ピタゴラス音律って原理が単純ですから,ちょこっとした計算面白いですね。
>E####### ≒ C
これ受けたみたいで,良かったです。ちょっと数えるの面倒でしたが。53平均律じたいは私が見た本にも出ていましたので,少し新奇性を出してみました。さすがに,それ以上はやる気が起きません。

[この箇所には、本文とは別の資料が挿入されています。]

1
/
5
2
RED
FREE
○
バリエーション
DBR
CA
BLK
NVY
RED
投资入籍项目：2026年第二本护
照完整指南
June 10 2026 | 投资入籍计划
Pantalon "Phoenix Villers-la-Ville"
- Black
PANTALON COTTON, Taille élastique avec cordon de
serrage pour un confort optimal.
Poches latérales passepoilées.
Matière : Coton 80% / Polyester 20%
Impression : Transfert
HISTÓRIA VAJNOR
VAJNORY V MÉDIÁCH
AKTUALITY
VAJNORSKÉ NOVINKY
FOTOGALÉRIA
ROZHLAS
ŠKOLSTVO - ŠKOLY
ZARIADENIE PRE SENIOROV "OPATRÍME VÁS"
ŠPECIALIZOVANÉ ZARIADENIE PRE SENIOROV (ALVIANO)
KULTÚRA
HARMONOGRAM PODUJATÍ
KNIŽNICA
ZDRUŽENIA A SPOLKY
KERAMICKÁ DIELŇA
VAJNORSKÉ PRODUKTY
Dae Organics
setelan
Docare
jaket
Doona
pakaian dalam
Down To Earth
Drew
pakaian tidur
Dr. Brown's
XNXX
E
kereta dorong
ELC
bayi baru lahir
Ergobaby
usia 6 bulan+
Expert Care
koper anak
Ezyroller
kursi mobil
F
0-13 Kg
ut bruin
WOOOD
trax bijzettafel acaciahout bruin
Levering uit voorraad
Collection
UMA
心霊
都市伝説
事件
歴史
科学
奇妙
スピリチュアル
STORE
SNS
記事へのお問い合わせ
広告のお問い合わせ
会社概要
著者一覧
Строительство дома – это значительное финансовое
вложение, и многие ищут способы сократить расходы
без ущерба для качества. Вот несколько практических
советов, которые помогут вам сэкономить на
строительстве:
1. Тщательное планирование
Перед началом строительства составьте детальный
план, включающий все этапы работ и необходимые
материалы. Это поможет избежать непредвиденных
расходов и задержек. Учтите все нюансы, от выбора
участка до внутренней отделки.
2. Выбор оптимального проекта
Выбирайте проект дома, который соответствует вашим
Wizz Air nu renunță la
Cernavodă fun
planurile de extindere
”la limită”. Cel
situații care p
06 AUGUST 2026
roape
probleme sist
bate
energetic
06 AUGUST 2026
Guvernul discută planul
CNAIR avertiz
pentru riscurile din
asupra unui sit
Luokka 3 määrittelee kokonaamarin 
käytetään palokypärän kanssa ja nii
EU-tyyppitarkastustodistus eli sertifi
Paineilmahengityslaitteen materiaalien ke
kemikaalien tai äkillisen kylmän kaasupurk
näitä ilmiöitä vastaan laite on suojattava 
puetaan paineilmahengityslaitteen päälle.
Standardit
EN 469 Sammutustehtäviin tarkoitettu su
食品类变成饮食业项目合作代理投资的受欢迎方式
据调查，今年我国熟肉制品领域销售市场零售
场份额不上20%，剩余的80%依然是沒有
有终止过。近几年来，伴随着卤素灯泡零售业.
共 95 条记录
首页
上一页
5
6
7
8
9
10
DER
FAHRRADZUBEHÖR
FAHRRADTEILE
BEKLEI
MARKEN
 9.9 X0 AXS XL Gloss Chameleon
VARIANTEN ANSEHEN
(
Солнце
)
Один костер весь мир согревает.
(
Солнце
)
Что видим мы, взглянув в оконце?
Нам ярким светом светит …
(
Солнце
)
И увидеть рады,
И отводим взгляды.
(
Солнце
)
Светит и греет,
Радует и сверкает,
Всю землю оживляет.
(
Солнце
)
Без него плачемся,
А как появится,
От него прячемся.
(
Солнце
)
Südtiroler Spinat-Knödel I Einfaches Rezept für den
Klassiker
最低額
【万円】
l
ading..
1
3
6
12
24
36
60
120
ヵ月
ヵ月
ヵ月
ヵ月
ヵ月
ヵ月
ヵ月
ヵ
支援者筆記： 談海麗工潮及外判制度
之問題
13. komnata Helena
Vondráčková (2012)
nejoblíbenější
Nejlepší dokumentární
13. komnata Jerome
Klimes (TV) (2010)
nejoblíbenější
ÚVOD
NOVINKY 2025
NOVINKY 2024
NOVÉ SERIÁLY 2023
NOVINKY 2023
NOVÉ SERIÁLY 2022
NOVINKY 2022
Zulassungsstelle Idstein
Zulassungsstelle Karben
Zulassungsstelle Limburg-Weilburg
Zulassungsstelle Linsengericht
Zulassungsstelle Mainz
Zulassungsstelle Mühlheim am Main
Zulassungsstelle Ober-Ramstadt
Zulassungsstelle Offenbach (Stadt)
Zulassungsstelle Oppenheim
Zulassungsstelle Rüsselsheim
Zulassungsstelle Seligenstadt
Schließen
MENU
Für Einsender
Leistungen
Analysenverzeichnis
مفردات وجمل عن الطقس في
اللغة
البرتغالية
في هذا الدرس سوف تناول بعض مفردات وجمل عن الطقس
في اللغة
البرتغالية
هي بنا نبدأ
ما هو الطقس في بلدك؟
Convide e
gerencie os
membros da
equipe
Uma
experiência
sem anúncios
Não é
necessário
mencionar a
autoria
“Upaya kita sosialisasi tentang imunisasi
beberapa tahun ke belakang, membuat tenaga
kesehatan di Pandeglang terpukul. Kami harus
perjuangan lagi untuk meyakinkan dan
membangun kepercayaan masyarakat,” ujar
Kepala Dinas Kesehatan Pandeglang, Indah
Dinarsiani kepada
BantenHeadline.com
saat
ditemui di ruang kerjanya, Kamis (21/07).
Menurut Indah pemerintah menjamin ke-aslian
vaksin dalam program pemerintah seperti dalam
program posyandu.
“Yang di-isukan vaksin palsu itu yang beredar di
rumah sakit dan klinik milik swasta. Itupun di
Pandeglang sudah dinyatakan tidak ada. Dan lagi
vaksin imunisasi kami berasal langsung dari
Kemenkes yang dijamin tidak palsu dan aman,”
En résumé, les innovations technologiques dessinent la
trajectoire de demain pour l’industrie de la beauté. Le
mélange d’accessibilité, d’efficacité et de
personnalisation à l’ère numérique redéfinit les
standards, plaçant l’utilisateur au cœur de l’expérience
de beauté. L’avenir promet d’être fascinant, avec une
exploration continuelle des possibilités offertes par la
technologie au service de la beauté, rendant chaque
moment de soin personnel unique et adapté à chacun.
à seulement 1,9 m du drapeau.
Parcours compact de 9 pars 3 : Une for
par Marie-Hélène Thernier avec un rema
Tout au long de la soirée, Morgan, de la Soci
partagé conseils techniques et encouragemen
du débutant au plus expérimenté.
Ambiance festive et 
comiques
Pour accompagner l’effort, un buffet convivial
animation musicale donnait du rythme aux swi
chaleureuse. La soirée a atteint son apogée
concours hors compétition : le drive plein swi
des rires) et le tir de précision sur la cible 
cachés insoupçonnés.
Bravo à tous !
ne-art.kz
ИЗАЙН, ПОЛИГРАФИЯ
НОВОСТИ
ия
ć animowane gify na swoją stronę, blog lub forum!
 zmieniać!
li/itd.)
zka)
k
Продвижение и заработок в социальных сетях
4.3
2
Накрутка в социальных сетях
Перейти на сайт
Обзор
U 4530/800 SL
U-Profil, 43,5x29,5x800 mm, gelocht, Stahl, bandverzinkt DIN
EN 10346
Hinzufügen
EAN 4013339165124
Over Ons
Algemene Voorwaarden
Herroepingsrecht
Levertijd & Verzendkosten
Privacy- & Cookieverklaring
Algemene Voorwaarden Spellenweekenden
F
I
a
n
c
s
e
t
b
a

>53ピタゴラス律はピタゴラス5度(3/2)を53回積み重ね
>53平均律は、1オクターブ(すなわち1200セント)を53で割って算出
全くその通りです。
55平均律っていうのも,確かにどこかで聞いたことがありますが,その方のご指摘通り音が多いのに,何がメリットなのか分かりません。5度が12平均律より悪く,長3度は少しいいものの,53平均律とは全く比べるものになりません。ピタゴラス式の計算ですと,53音の次は306音,その次が665音です。やみくもに細かく刻めばいいものではないことが分かります。例えば665音を666音にしただけで,精度がガタ落ちです。以下に,各種平均律のずれを示します。

          長3度    5度  
12平均律:  +13.7   -2.0
53平均律:  -1.4     -0.07
55平均律:  +6.4    -3.8
665平均律: -0.15    -0.00011

なお,平均律(均等律)は1オクターブを対数的に均等に分割する訳ですから,セントの計算とは分割数が違うだけで,同じことですね。「セントって平均律の子分のようなもの」と書きましたが,むしろセントって1200平均律ということで,同じものですよね。例えば上の665平均律の5度は,1オクターブを665個に分割した分の389個分ですから,1200分割した分のいくつ?と全く比例計算できるわけですね。ちなみに,665平均律は,いわばセント値の1200平均律よりも分割数少ないのに,ずっと性能が良いと思います。
もちろん,純正律などの比率,3/2,4/3,5/4など,本当の比率は,2の対数をとらないと,セントにのってきませんよね。